One of the things that I like best about Obama is that he has lived abroad; indeed, more than any other president in recent memory, he spent a significant portion of his childhood outside America (in Indonesia). Obama doesn’t hold dual citizenship as I do, and despite the slurs of a handful of ignoramuses, his devotion to the United States is unquestioned by any serious person. But he has tasted living abroad, and not only doing so, but doing so in comparative poverty. Not all international experience is the same. It’s one thing for the scion of a wealthy family to do a junior year at the Sorbonne, living off parent’s money; it’s another thing altogether to live as Obama did as a child, playing with street children in rural Indonesia. Anyone who is going to make claims for American exceptionalism ought to have had some first-hand experiences of living in — and not just visiting — other parts of the world. Though the child is not always the father of the man, reading Obama’s biography makes me hope that it will be so, particularly in regards to how he thinks about America’s place in the world.
Barack Obama has encountered racism first-hand. A childhood in multicultural Hawaii and Indonesia only partially insulated him from the racial turmoil of the Sixties. No other American president grew up with the same degree of antipathy and mistrust directed towards those who shared his skin color; no other American president has been on the receiving end of the kind of ugliness that Barack Obama has been. It is axiomatic that those who are most inclined to believe that America has overcome all of its racist heritage are those who have never been the targets of racism; Obama, whose patriotism is profound and sincere, nonetheless is perfectly aware of just how nasty some Americans can be. It is good to have a president who loves this country very much, but is under no illusions that Americans are the “best” people in the world. Those who believe that our citizens are uniquely immune to the small-mindedness and intolerance that seem to afflict so many human beings are the sort of folks who ought not to be running this country. A physician cannot cure someone whom she doesn’t believe is ill.
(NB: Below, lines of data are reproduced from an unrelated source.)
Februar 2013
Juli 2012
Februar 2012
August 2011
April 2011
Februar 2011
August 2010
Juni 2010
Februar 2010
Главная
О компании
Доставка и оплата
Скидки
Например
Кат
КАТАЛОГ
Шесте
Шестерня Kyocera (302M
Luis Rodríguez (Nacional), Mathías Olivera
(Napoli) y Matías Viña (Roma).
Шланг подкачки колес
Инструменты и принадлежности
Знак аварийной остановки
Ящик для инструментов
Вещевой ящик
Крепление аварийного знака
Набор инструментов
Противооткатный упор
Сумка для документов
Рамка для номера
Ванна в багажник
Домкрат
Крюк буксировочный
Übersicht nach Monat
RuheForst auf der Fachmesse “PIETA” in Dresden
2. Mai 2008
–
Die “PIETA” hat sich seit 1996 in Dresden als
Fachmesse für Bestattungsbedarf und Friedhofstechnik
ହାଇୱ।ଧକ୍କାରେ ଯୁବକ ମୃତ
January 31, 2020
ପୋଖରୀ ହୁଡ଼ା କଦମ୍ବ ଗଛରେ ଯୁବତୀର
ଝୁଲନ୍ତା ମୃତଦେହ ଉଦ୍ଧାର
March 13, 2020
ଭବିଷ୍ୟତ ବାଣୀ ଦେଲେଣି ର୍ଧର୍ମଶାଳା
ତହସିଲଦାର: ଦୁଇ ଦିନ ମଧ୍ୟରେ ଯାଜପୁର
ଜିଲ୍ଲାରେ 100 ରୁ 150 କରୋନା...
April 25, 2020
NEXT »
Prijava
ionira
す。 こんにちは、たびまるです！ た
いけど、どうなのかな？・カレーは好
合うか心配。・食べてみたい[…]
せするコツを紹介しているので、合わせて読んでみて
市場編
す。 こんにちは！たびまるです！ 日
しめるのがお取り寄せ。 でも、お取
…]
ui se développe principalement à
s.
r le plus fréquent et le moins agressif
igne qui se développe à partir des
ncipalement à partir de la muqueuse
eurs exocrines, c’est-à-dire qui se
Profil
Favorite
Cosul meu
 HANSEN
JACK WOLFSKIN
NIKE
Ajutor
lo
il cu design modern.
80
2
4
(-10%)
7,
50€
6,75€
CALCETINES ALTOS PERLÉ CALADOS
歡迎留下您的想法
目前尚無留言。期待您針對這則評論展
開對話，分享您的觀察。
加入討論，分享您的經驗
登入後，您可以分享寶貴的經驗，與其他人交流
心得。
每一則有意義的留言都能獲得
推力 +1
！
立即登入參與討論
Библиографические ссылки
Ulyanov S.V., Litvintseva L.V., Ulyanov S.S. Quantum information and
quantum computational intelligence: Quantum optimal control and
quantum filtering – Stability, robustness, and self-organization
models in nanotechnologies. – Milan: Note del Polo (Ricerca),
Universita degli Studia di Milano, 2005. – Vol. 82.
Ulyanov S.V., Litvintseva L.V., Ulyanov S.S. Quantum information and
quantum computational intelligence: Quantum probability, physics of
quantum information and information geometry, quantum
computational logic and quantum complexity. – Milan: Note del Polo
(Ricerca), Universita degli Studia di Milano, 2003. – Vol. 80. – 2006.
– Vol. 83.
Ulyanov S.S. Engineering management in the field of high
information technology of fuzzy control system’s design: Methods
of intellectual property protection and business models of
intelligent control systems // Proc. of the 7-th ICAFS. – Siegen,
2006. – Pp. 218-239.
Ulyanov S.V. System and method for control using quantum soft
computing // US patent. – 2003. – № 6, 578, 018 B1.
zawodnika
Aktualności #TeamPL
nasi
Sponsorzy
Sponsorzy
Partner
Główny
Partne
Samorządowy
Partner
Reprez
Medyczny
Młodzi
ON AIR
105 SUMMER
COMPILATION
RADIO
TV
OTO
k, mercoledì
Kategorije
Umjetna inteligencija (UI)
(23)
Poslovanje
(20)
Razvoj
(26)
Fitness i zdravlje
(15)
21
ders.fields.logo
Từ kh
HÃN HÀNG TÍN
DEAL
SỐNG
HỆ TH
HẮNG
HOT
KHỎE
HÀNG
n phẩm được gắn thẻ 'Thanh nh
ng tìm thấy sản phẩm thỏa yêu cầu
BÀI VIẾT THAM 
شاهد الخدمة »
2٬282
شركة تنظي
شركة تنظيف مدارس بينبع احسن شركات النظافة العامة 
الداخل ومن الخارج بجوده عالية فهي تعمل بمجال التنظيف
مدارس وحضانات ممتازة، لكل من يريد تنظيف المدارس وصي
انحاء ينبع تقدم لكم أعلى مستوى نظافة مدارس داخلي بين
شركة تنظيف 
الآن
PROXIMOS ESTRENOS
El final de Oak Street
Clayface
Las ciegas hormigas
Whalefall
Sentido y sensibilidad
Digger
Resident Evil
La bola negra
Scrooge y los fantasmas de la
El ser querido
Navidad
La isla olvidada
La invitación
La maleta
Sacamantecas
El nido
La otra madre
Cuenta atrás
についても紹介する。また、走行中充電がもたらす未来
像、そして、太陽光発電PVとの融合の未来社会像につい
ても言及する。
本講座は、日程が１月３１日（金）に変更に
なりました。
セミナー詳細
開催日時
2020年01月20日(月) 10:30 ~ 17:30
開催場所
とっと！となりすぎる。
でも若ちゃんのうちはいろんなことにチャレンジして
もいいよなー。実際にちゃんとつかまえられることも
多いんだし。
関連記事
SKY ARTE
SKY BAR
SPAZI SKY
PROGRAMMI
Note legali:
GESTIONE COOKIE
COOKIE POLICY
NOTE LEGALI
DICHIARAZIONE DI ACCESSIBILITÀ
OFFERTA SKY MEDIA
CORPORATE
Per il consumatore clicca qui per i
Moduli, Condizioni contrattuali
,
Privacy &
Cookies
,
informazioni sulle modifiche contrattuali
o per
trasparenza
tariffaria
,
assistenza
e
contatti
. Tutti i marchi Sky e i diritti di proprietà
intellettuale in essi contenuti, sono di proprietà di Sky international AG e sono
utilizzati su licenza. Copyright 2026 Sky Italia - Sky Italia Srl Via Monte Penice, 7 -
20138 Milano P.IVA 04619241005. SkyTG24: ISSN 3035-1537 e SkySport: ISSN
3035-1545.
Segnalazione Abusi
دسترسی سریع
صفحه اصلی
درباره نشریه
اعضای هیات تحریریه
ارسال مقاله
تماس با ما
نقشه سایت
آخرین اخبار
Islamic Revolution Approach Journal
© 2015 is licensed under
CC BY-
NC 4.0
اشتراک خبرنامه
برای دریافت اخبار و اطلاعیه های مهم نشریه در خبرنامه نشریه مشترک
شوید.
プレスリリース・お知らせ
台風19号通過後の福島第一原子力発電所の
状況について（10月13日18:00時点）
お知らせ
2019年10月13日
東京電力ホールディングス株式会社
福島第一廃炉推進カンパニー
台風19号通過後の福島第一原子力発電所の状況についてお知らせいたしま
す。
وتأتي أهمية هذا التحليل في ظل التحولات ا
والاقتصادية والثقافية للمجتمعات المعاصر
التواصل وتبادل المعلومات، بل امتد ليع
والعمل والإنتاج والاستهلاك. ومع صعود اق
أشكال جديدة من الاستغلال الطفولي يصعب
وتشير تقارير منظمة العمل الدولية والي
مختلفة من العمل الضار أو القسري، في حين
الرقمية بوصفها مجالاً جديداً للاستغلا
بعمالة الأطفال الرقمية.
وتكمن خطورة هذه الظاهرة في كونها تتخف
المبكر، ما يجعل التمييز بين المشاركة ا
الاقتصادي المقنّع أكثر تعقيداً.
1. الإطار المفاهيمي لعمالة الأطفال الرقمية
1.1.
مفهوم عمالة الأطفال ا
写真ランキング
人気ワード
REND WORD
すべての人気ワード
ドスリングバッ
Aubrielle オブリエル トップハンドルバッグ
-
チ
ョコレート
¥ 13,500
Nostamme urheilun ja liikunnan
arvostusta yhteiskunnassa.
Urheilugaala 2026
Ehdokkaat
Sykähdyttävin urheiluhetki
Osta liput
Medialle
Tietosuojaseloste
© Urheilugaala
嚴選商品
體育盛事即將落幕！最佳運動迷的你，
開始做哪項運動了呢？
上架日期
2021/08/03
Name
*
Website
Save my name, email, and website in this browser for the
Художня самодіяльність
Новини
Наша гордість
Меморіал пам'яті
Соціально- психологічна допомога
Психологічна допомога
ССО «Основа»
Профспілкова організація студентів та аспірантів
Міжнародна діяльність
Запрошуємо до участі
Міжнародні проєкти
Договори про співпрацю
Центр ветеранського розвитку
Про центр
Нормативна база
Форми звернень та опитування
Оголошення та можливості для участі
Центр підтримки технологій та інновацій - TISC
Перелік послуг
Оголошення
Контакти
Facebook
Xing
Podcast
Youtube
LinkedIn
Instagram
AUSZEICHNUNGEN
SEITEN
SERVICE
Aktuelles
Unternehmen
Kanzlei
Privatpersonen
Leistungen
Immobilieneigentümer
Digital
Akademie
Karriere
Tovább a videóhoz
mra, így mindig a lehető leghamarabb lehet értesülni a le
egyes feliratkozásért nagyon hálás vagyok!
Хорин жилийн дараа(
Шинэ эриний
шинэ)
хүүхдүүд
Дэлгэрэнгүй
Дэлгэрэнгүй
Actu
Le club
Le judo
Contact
I connected with Obama for another reason. Barack also has a father who, like my own, came from another country to the USA in order to go to graduate school. Growing up, I confess I often resented my father’s “foreignness.” Carmel in the 1970s was remarkably homogenous and white; of the friends whom I played with, none had a parent born outside the United States. My Dad, born in Austria and raised in England, stood out as different. Other boys’ fathers talked about American sports with their sons; my father had little interest in sport, and the one he knew best, cricket, was incomprehensible to me. I remember, as a fourth-grader, having a fight with another boy over that very subject. The son of a little league coach, Mike asked me whether my Dad played baseball with me. I explained that my Dad knew cricket, not baseball; Mike snorted: “Cricket is for faggots.” I hit him; he hit me back harder and put me on the ground. I went home that day in tears. And I remember crying for several reasons, not least because I was torn between wanting to protect my father’s good name — and being enraged that my father wasn’t “normal”.
My father came to America when he was 24, and except for a few teaching stints in England and Canada, lived here until his death at 71. Santa Barbara was his home from 1965 until he died in 2006. But my Dad never lost his accent, which was the precise and proper English he had learned as a schoolboy. (My father was educated at a grammar school in Wantage and then at a public (private) Catholic school near London.) When I was a teenager, I began to envy my Dad’s accent, particularly after he came to see me in a high school play I had been. I introduced Dad to one of my fellow actors, a girl on whom I had a huge and unrequited crush. Later, she came up to me, gushing about my father: “I love his accent; Englishmen are so charming. I wish you sounded like him.” My view of my father’s foreignness became instantly more positive!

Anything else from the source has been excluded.